▶ Instructions for the task:
Start at the line that contains "Point out 'small bowel'." in the listing below and extract every line through the last, exactly; leave pictures out.

▶ Source material:
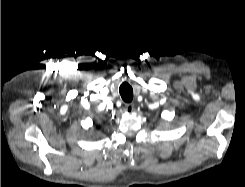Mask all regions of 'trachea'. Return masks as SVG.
I'll return each mask as SVG.
<instances>
[{
  "label": "trachea",
  "instance_id": "trachea-1",
  "mask_svg": "<svg viewBox=\"0 0 245 187\" xmlns=\"http://www.w3.org/2000/svg\"><path fill=\"white\" fill-rule=\"evenodd\" d=\"M119 93L123 99V101L129 103L133 99V89L132 87L127 83L124 82L119 87Z\"/></svg>",
  "mask_w": 245,
  "mask_h": 187
}]
</instances>
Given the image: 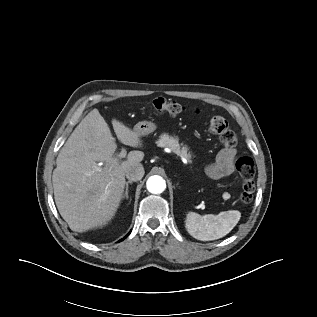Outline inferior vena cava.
<instances>
[{"instance_id": "inferior-vena-cava-1", "label": "inferior vena cava", "mask_w": 317, "mask_h": 317, "mask_svg": "<svg viewBox=\"0 0 317 317\" xmlns=\"http://www.w3.org/2000/svg\"><path fill=\"white\" fill-rule=\"evenodd\" d=\"M144 168L142 165H134L126 172V178L130 181L141 180L144 176Z\"/></svg>"}]
</instances>
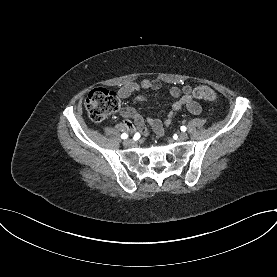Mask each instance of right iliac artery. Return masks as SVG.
Returning a JSON list of instances; mask_svg holds the SVG:
<instances>
[{
	"instance_id": "right-iliac-artery-1",
	"label": "right iliac artery",
	"mask_w": 277,
	"mask_h": 277,
	"mask_svg": "<svg viewBox=\"0 0 277 277\" xmlns=\"http://www.w3.org/2000/svg\"><path fill=\"white\" fill-rule=\"evenodd\" d=\"M128 137V134H126V133H123L122 135H121V138L122 139H126Z\"/></svg>"
}]
</instances>
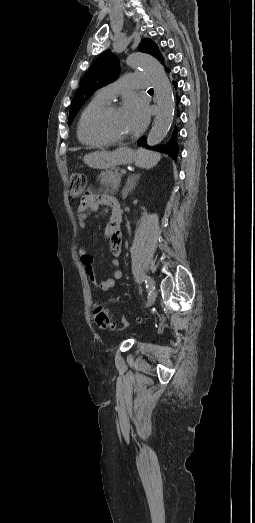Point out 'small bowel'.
Here are the masks:
<instances>
[{
  "label": "small bowel",
  "mask_w": 255,
  "mask_h": 523,
  "mask_svg": "<svg viewBox=\"0 0 255 523\" xmlns=\"http://www.w3.org/2000/svg\"><path fill=\"white\" fill-rule=\"evenodd\" d=\"M109 197L103 195H87V197L81 201L78 206V225L81 230L86 228V220L91 212L96 211L100 205H108L107 199ZM105 235L109 241V249L114 258L112 259V265L119 267L120 261L119 256L121 253V239L118 226L112 225L110 222L105 226ZM79 258L85 267L86 274L90 282L100 289L101 291H108L115 285V280L122 277V271L116 269L114 272V278H107L99 280L96 276L93 268V258L84 247H79L78 250Z\"/></svg>",
  "instance_id": "1"
}]
</instances>
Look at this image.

▶ Finished exercise:
Point out 'small bowel'.
Here are the masks:
<instances>
[{
  "label": "small bowel",
  "mask_w": 255,
  "mask_h": 523,
  "mask_svg": "<svg viewBox=\"0 0 255 523\" xmlns=\"http://www.w3.org/2000/svg\"><path fill=\"white\" fill-rule=\"evenodd\" d=\"M109 197L103 195H87V197L81 201L78 206V225L81 230L86 228V220L91 212L96 211L100 205H108L107 199ZM105 235L109 241V249L114 258L112 259V265L119 267L120 261L119 256L121 253V239L118 226L112 225L110 222L105 226ZM79 258L85 267L86 274L90 282L100 289L101 291H108L115 285V280L122 277V271L116 269L114 272V278H107L99 280L96 276L93 268V258L84 247H79L78 250Z\"/></svg>",
  "instance_id": "1"
}]
</instances>
Look at this image.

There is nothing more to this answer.